What the filing shows

  • The total number of shares sold: 17,900.
  • Total proceeds from the sale: $1.96 million.
  • Price ranges involved: $108.845 to $110.005 across all transactions.
  • Post-sale direct ownership by Japan Post: 52,150,100 shares.

The Form 4 distinguishes the bulk of the sale as 16,639 shares at a weighted average of $109.58, with a smaller tranche of 1,261 shares at a weighted average of $109.92.


Market snapshot

At the time referenced in the filing, the security was quoted at $109.11 and the company’s market capitalization was noted as $56.3 billion.

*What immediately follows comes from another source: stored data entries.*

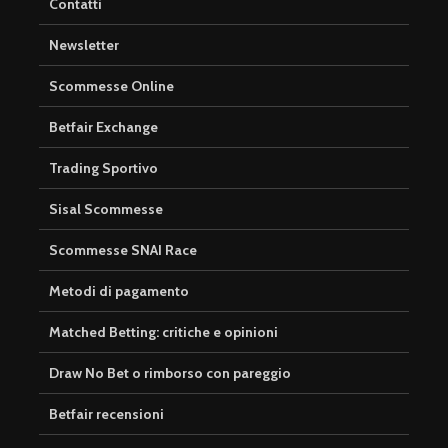
Contatti
Newsletter
Scommesse Online
Betfair Exchange
Trading Sportivo
Sisal Scommesse
Scommesse SNAI Race
Metodi di pagamento
Matched Betting: critiche e opinioni
Draw No Bet o rimborso con pareggio
Betfair recensioni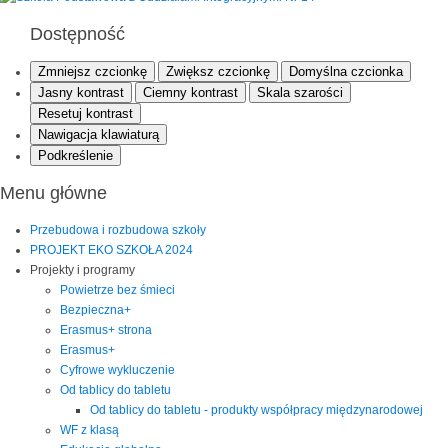
Dostępność
Zmniejsz czcionkę
Zwiększ czcionkę
Domyślna czcionka
Jasny kontrast
Ciemny kontrast
Skala szarości
Resetuj kontrast
Nawigacja klawiaturą
Podkreślenie
Menu główne
Przebudowa i rozbudowa szkoły
PROJEKT EKO SZKOŁA 2024
Projekty i programy
Powietrze bez śmieci
Bezpieczna+
Erasmus+ strona
Erasmus+
Cyfrowe wykluczenie
Od tablicy do tabletu
Od tablicy do tabletu - produkty współpracy międzynarodowej
WF z klasą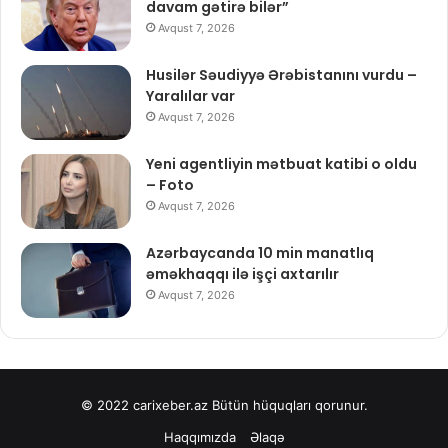
davam gətirə bilər”
Avqust 7, 2026
Husilər Səudiyyə Ərəbistanını vurdu –
Yaralılar var
Avqust 7, 2026
Yeni agentliyin mətbuat katibi o oldu
– Foto
Avqust 7, 2026
Azərbaycanda 10 min manatlıq
əməkhaqqı ilə işçi axtarılır
Avqust 7, 2026
© 2022
carixeber.az
Bütün hüquqları qorunur.
Haqqımızda
Əlaqə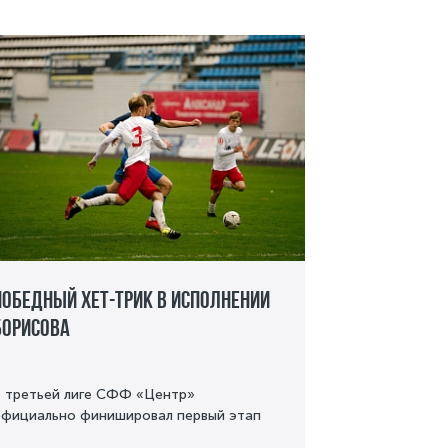
Победный хет-трик в исполнении
Борисова
 третьей лиге СФФ «Центр»
фициально финишировал первый этап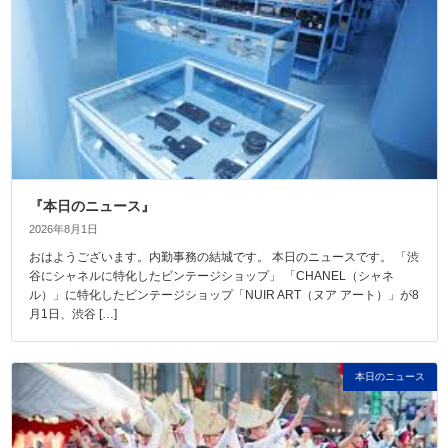
『本日のニュース』
2026年8月1日
おはようございます。内勤事務の結城です。 本日のニュースです。 「渋
谷にシャネルに特化したビンテージショップ」 「CHANEL（シャネ
ル）」に特化したビンテージショップ「NUIR ART（ヌア アート）」が8
月1日、渋谷 […]
本日のニュース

Readers should note that the filing and the corporate results cited provide discrete data points about ownership changes, recent operating performance, and analyst positioning; they do not include commentary on motive or forward guidance beyond the figures reported.

Risks

  • Aflac reported fourth-quarter 2025 EPS of $1.57 versus an expected $1.70, a 7.65% negative surprise that may affect near-term investor sentiment in the insurance sector.
  • Analyst stance: Mizuho kept an Underperform rating while raising its price target from $104 to $107, still projecting a negative 6% return, which signals persistent analyst caution.
  • Valuation: InvestingPro data cited indicates the stock is trading slightly above its Fair Value, a factor that could influence valuation-sensitive investors and financials-sector flows.